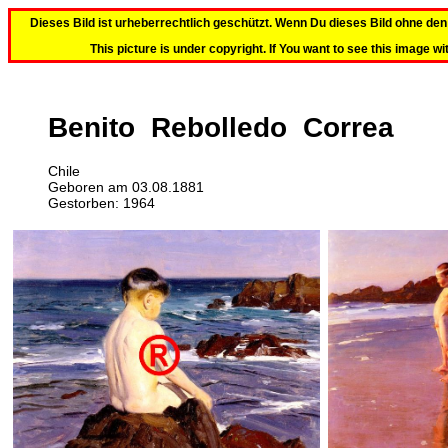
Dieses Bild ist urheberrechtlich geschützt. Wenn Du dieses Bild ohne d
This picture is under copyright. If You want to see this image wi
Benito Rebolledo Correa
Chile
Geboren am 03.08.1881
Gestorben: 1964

#### [Activity]
Could the entries above be written out word for word, pictures excluded?

#### [Problem solution]
Dieses Bild ist urheberrechtlich geschützt. Wenn Du dieses Bild ohne d
This picture is under copyright. If You want to see this image wi
Benito Rebolledo Correa
Chile
Geboren am 03.08.1881
Gestorben: 1964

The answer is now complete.